I want to go really badly, but I don't think I can afford it. Be nice to go to Vegas again, now that I'm legal...


----------



## derekleffew (Aug 5, 2008)

Link to complimentary Exhibits Only pass. Naturally, I would be sent this, having registered for the show in March!


----------



## ruinexplorer (Aug 6, 2008)

derekleffew said:


> Link to complimentary Exhibits Only pass. Naturally, I would be sent this, having registered for the show in March!

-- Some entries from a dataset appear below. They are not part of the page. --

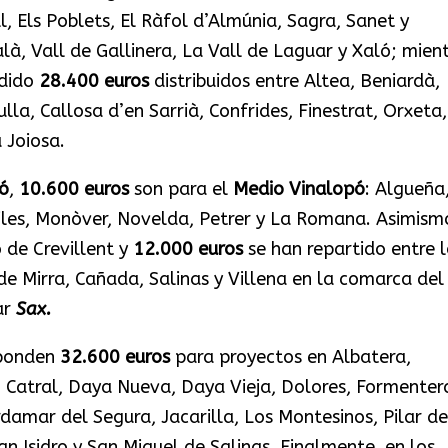
, Els Poblets, El Ràfol d’Almúnia, Sagra, Sanet y
alà, Vall de Gallinera, La Vall de Laguar y Xaló; mien
dido
28.400 euros
distribuidos entre Altea, Beniardà,
la, Callosa d’en Sarrià, Confrides, Finestrat, Orxeta,
 Joiosa.
ó
,
10.600 euros
son para el
Medio Vinalopó
: Algueña,
iles, Monòver, Novelda, Petrer y La Romana. Asimism
de Crevillent y
12.000 euros
se han repartido entre l
e Mirra, Cañada, Salinas y Villena en la comarca del
ar
Sax.
ponden
32.600
euros
para proyectos en Albatera,
o, Catral, Daya Nueva, Daya Vieja, Dolores, Formenter
amar del Segura, Jacarilla, Los Montesinos, Pilar de
n Isidro y San Miguel de Salinas. Finalmente, en los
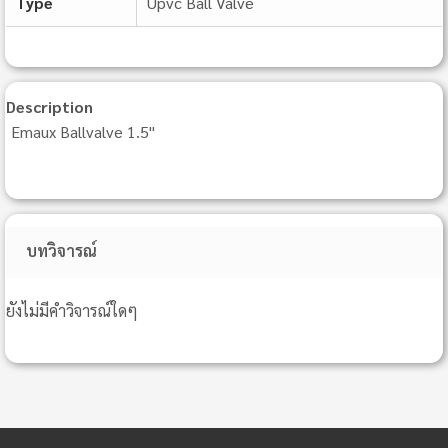
Type
Upvc Ball Valve
Description
Emaux Ballvalve 1.5"
บทวิจารณ์
ยังไม่มีคำวิจารณ์ใดๆ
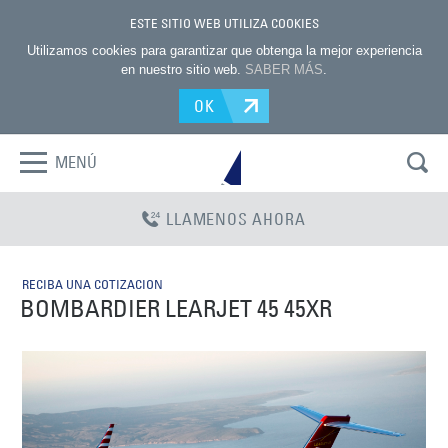
ESTE SITIO WEB UTILIZA COOKIES
Utilizamos cookies para garantizar que obtenga la mejor experiencia
en nuestro sitio web.
SABER MÁS
.
OK
MENÚ
LLAMENOS AHORA
RECIBA UNA COTIZACION
BOMBARDIER LEARJET 45 45XR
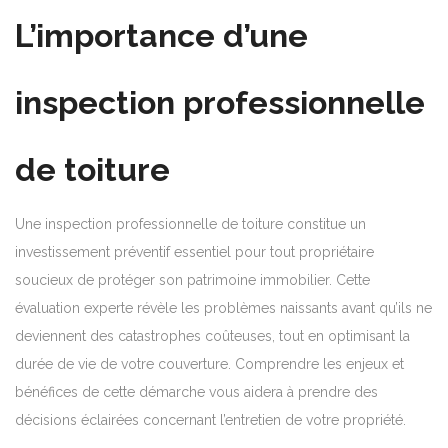
L’importance d’une
inspection professionnelle
de toiture
Une inspection professionnelle de toiture constitue un
investissement préventif essentiel pour tout propriétaire
soucieux de protéger son patrimoine immobilier. Cette
évaluation experte révèle les problèmes naissants avant qu’ils ne
deviennent des catastrophes coûteuses, tout en optimisant la
durée de vie de votre couverture. Comprendre les enjeux et
bénéfices de cette démarche vous aidera à prendre des
décisions éclairées concernant l’entretien de votre propriété.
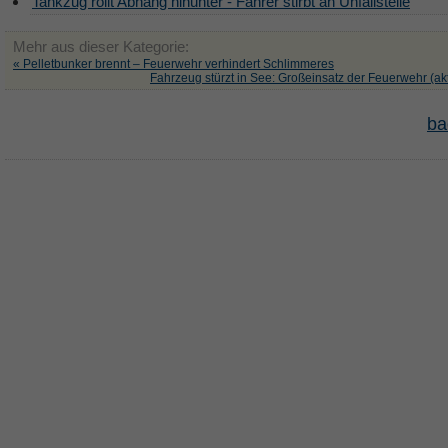
Tankzug rollt Abhang hinunter - Fahrer stirbt an Unfallstelle
Mehr aus dieser Kategorie:
« Pelletbunker brennt – Feuerwehr verhindert Schlimmeres
Fahrzeug stürzt in See: Großeinsatz der Feuerwehr (aktu
ba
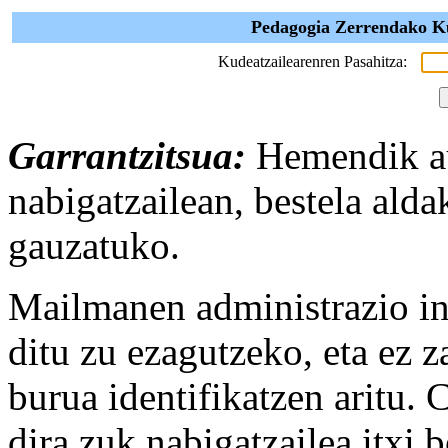
Pedagogia Zerrendako Ku
Kudeatzailearenren Pasahitza:
Garrantzitsua:
Hemendik au
nabigatzailean, bestela alda
gauzatuko.
Mailmanen administrazio in
ditu zu ezagutzeko, eta ez za
burua identifikatzen aritu.
dira zuk nabigatzailea itxi 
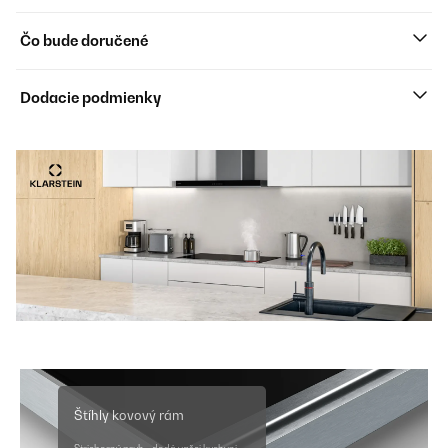
Čo bude doručené
Dodacie podmienky
Štíhly kovový rám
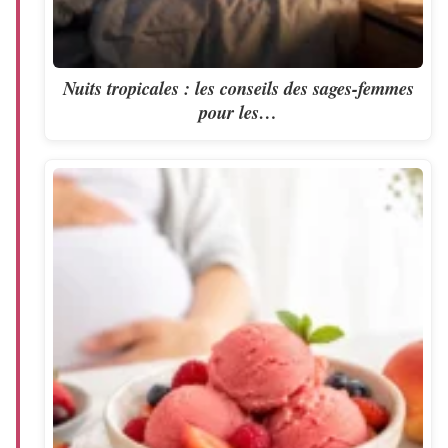
Nuits tropicales : les conseils des sages-femmes
pour les…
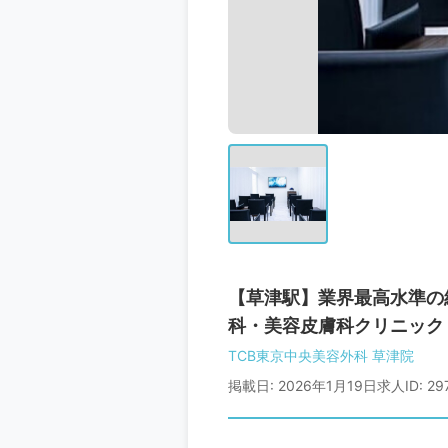
【草津駅】業界最高水準の
科・美容皮膚科クリニック
TCB東京中央美容外科 草津院
掲載日: 2026年1月19日
求人ID: 29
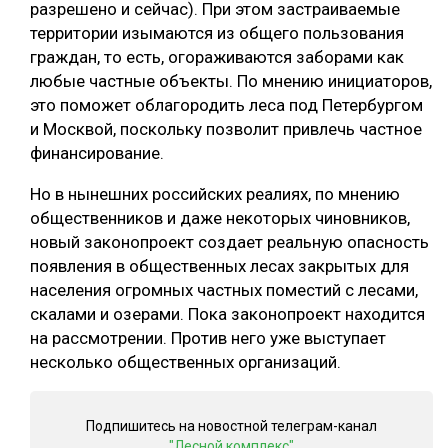
разрешено и сейчас). При этом застраиваемые
СУШКА ДРЕВЕСИНЫ
территории изымаются из общего пользования
граждан, то есть, огораживаются заборами как
МЕБЕЛЬНОЕ ПРОИЗВОДСТВО
любые частные объекты. По мнению инициаторов,
это поможет облагородить леса под Петербургом
и Москвой, поскольку позволит привлечь частное
финансирование.
Но в нынешних российских реалиях, по мнению
общественников и даже некоторых чиновников,
новый законопроект создает реальную опасность
появления в общественных лесах закрытых для
населения огромных частных поместий с лесами,
скалами и озерами. Пока законопроект находится
на рассмотрении. Против него уже выступает
несколько общественных организаций.
Подпишитесь на новостной телеграм-канал
"Лесной комплекс"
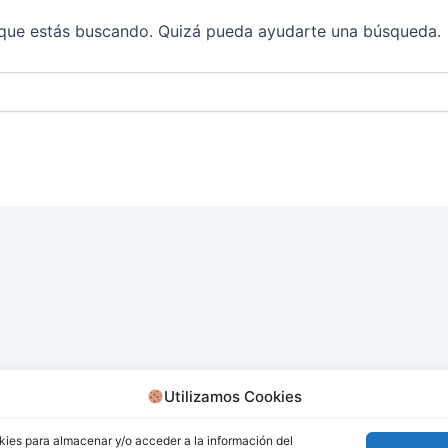
que estás buscando. Quizá pueda ayudarte una búsqueda.
Utilizamos Cookies
kies para almacenar y/o acceder a la información del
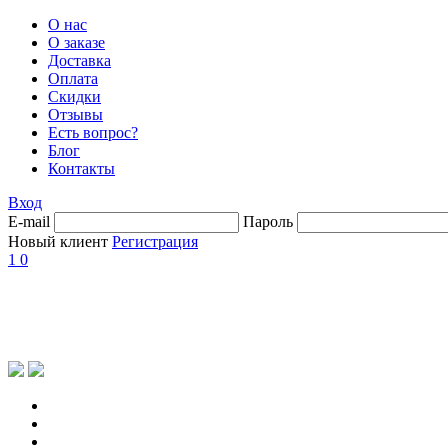
О нас
О заказе
Доставка
Оплата
Скидки
Отзывы
Есть вопрос?
Блог
Контакты
Вход
E-mail
Пароль
Новый клиент
Регистрация
1
0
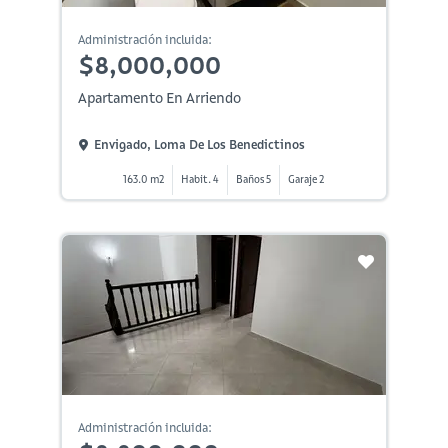
Administración incluida:
$8,000,000
Apartamento En Arriendo
Envigado, Loma De Los Benedictinos
163.0 m2
Habit. 4
Baños 5
Garaje 2
Administración incluida:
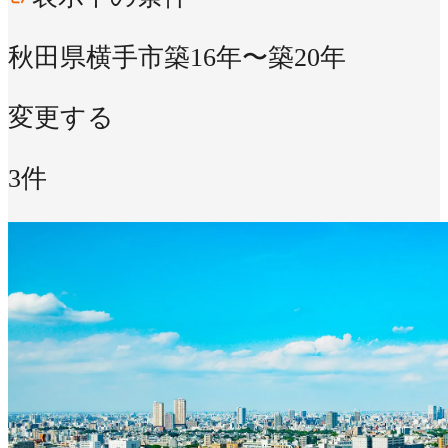
秋田県横手市
築16年〜築20年
変更する
3件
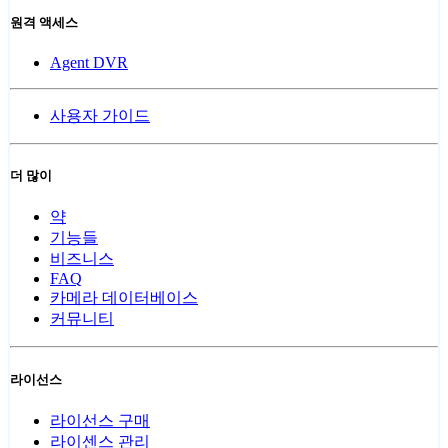
원격 액세스
Agent DVR
사용자 가이드
더 많이
약
기능들
비즈니스
FAQ
카메라 데이터베이스
커뮤니티
라이선스
라이선스 구매
라이센스 관리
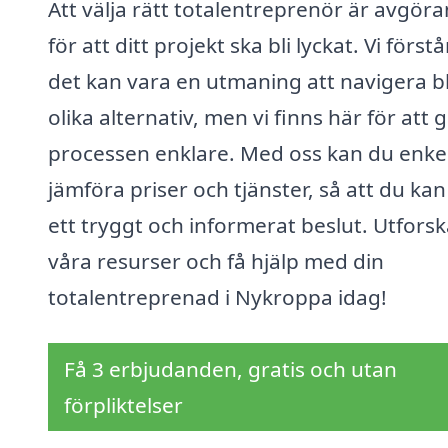
Att välja rätt totalentreprenör är avgör
för att ditt projekt ska bli lyckat. Vi förstå
det kan vara en utmaning att navigera b
olika alternativ, men vi finns här för att 
processen enklare. Med oss kan du enke
jämföra priser och tjänster, så att du kan
ett tryggt och informerat beslut. Utfors
våra resurser och få hjälp med din
totalentreprenad i Nykroppa idag!
Få 3 erbjudanden, gratis och utan
förpliktelser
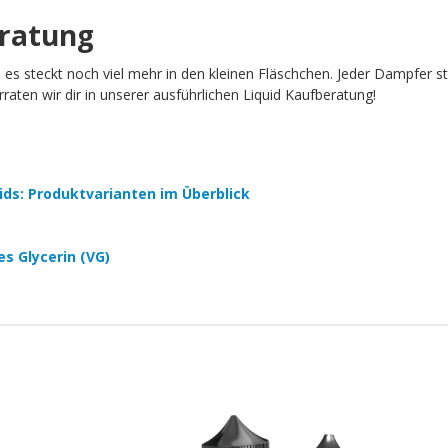
eratung
h es steckt noch viel mehr in den kleinen Fläschchen. Jeder Dampfer 
aten wir dir in unserer ausführlichen Liquid Kaufberatung!
quids: Produktvarianten im Überblick
es Glycerin (VG)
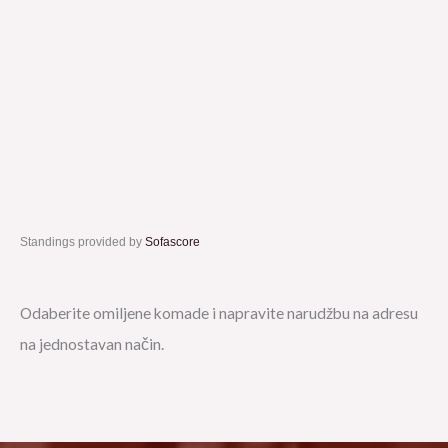
Standings provided by
Sofascore
Odaberite omiljene komade i napravite narudžbu na adresu
na jednostavan način.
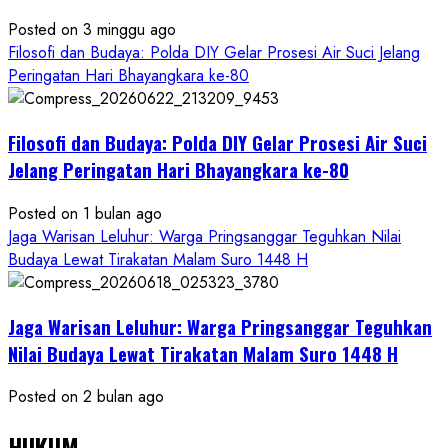
Posted on 3 minggu ago
Filosofi dan Budaya: Polda DIY Gelar Prosesi Air Suci Jelang
Peringatan Hari Bhayangkara ke-80
Filosofi dan Budaya: Polda DIY Gelar Prosesi Air Suci
Jelang Peringatan Hari Bhayangkara ke-80
Posted on 1 bulan ago
Jaga Warisan Leluhur: Warga Pringsanggar Teguhkan Nilai
Budaya Lewat Tirakatan Malam Suro 1448 H
Jaga Warisan Leluhur: Warga Pringsanggar Teguhkan
Nilai Budaya Lewat Tirakatan Malam Suro 1448 H
Posted on 2 bulan ago
HUKUM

You didn't actually pay now did you? The only time I have paid was to take some of the classes (well, work paid once and the second time it was a gift).


----------



## derekleffew (Aug 6, 2008)

Ditto. (Added characters: No didn't pay, have never paid, but don't like feeling "obligated" to a manufacturer, so registered free during "pre-res" period).


----------



## cdub260 (Aug 16, 2008)

I'll be there. I'm just waiting on our accounting department to approve the expenditure before I register. Hopefully it will be within the next week.


----------



## thorin81 (Aug 23, 2008)

I am seriously thinking about going if my show does not interfere. I am supposed to be mounting Beauty and the Beast the week before Thanksgiving and just don't know if I will be able to make it work this year... Keep me posted about anything that may be coming down the pike!!


----------



## gafftaper (Aug 23, 2008)

We are definitely planning an informal CB get together early in the evening on Friday night (right after the show floor closes). Early enough that if you want to just say hello and move on you will have plenty of evening ahead of you, others may want to hang out and talk about what a punk Hughsie is for a while over a cold beverage. Derek will be distributing secret information about the event when we get closer. If you are going to LDI, be sure to let it be known in this thread so that we know who to send the information about the CB Convention.


----------



## Charc (Aug 23, 2008)

I originally planned to attend, but college, shows, school, and all that jazz has gotten in the way.


----------



## LDTom (Aug 23, 2008)

I plan to be there for LDI on Friday thru Sunday. Might be driving or might be flying not sure at this point in time.

Will no more in September probably. XD


----------



## Hughesie (Aug 23, 2008)

gafftaper said:


> others may want to hang out and talk about what a punk Hughsie is


----------



## What Rigger? (Aug 25, 2008)

Don't sweat it Hughsie. "Punk"'s NOT dead. 

(but don't be fooled...Good Charlotte's not punk. They're just Cheap Trick with louder guitars.)


----------



## cdub260 (Sep 2, 2008)

cdub260 said:


> I'll be there. I'm just waiting on our accounting department to approve the expenditure before I register. Hopefully it will be within the next week.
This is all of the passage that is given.